Fire safety is a critical skill for dispersed campers. Campfires and the risk of wildfires are the biggest LNT issue related to dispersed camping. Always check the area you are visiting to learn the local fire restrictions and abide by any fire bans or policies.

Utilize existing fire rings where possible, keep fires small and manageable, supervise them at all times, and fully extinguish them before leaving. We recommend putting fires out until they are cold to the touch: be sure you have enough water available to extinguish your campfire.

If you do not need a campfire, it is sometimes easier to skip it and do your cooking using a stove and fuel. This is the lowest possible impact form of dispersed camping.

Wildlife Encounters

Wildlife encounters, while awe-inspiring, require preparation and respect. Secure your food, understand how to safely interact with wildlife, and always maintain a respectful distance to protect both yourself and the animals.

If you are dispersed amping with pets or dogs, keep them leashed and under control at all times to avoid negative interactions like chasing or killing wildlife.

Finding the Perfect Camping Spot

Finding the ideal location to set up camp while dispersed camping involves more than just picking a spot with a great view. It’s about balancing the desire for solitude and immersion in nature with the responsibility of preserving the wilderness for future generations.

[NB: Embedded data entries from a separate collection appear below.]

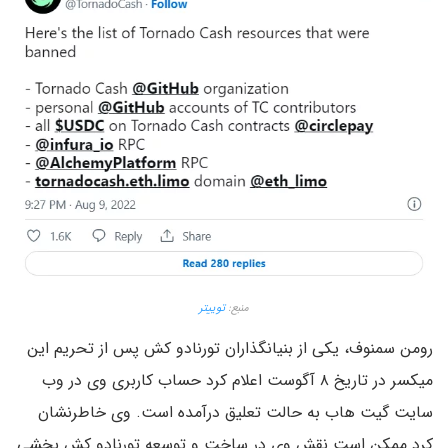
منبع:
توییتر
رومن سمنوف، یکی از بنیانگذاران تورنادو کش پس از تحریم این
میکسر در تاریخ ۸ آگوست اعلام کرد حساب کاربری وی در وب
سایت گیت هاب به حالت تعلیق درآمده است. وی خاطرنشان
کرد ممکن است نقش وی در ساخت و توسعه تورنادو کش بخشی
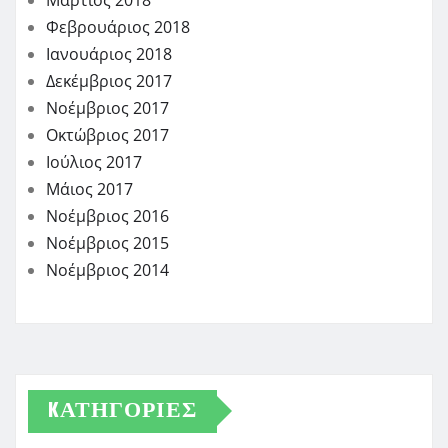
Φεβρουάριος 2018
Ιανουάριος 2018
Δεκέμβριος 2017
Νοέμβριος 2017
Οκτώβριος 2017
Ιούλιος 2017
Μάιος 2017
Νοέμβριος 2016
Νοέμβριος 2015
Νοέμβριος 2014
KΑΤΗΓΟΡΊΕΣ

Here’s how to select your home away from home, ensuring minimal impact on the environment while enjoying the best that nature has to offer.

Choose a Previously Used Site

When deciding where to camp, aim for an area that shows signs of previous use. Look for indicators such as tire tracks, established fire rings, or areas cleared for tents. Opting for these sites helps prevent the expansion of impacted areas and protects untouched natural habitats. Remember, the best campsite is one that requires no alteration.

Minimize Campsite Creep

The concept of “campsite creep” refers to the gradual expansion and degradation of camping areas due to repeated use. To combat this, select sites that are already bare, avoiding pristine or vegetated areas. The goal is to find a spot where you can enjoy the scenery without contributing to environmental degradation.

Proximity to Roads and Water Sources

Compliance with national forest regulations is key when camping near roads or water sources. Distances from roadways vary by forest, so it’s crucial to research the specific guidelines of your destination. Always camp on bare soil and maintain a distance of at least 200 feet from any water source to protect against erosion and contamination.

Assessing the Area

Once you’ve identified a suitable site, take a moment to evaluate the immediate environment. Check for adequate canopy cover to protect your tent from sun damage, assess the risk of falling limbs, and be aware of signs of wildlife activity. These precautions can prevent unpleasant surprises and ensure your safety while camping. Make sure you do not set up in a ditch or runoff area.

Water Source Considerations

When dispersed camping, you are on your own for drinking water. There is usually no water spigot or pump you can rely on to refill your water bottles and containers. Here are some things to think about.

Importance of Proximity to Water

While convenience suggests camping near water, environmental stewardship dictates maintaining a respectful distance to protect aquatic ecosystems.

Always set up camp at least 200 feet from water bodies. Camping closer than that increases erosion of fragile stream banks, leads to runoff pollution, and disturbs wildlife seeking water and food.

Purifying Your Water

In the wilderness, ensuring your water’s safety is paramount. Whether through boiling, chemical treatment, or filtration, purifying your water is a non-negotiable aspect of dispersed camping.

Sometimes, if you are lucky, there may be a nearby campground or trailhead with drinking water access and you can go there to refill your water containers instead of having to buy water in town or treat it at your campsite.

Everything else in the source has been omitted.